Count every line in the data below where "Wandtattoo" occurs, then state that number and nothing more.

Extracted data entries
──────────

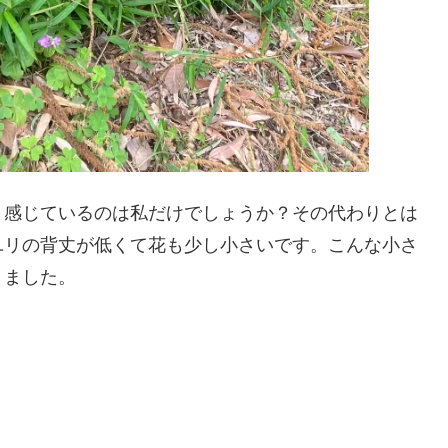
感じているのは私だけでしょうか？その代わりとは
ユリの背丈が低くて花も少し小さいです。こんな小さ
りました。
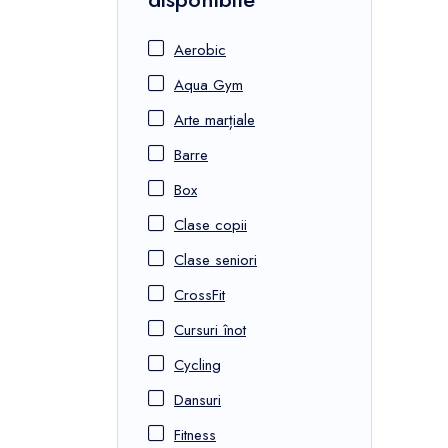
Aerobic
Aqua Gym
Arte marțiale
Barre
Box
Clase copii
Clase seniori
CrossFit
Cursuri înot
Cycling
Dansuri
Fitness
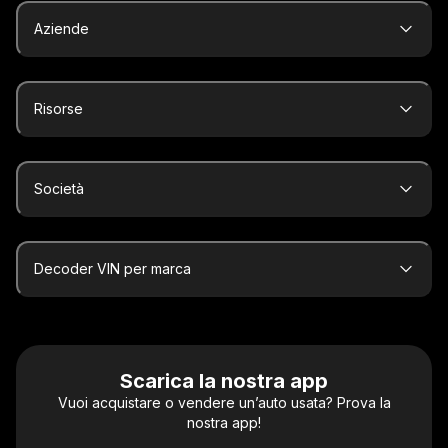
Aziende
Risorse
Società
Decoder VIN per marca
Scarica la nostra app
Vuoi acquistare o vendere un’auto usata? Prova la
nostra app!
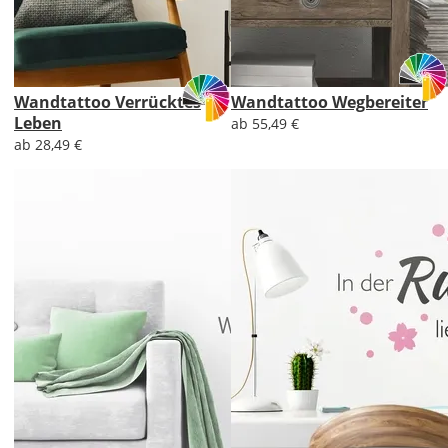
Wandtattoo Verrücktes
Wandtattoo Wegbereiter
Leben
ab 55,49 €
ab 28,49 €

──────────

* _Answer area_
2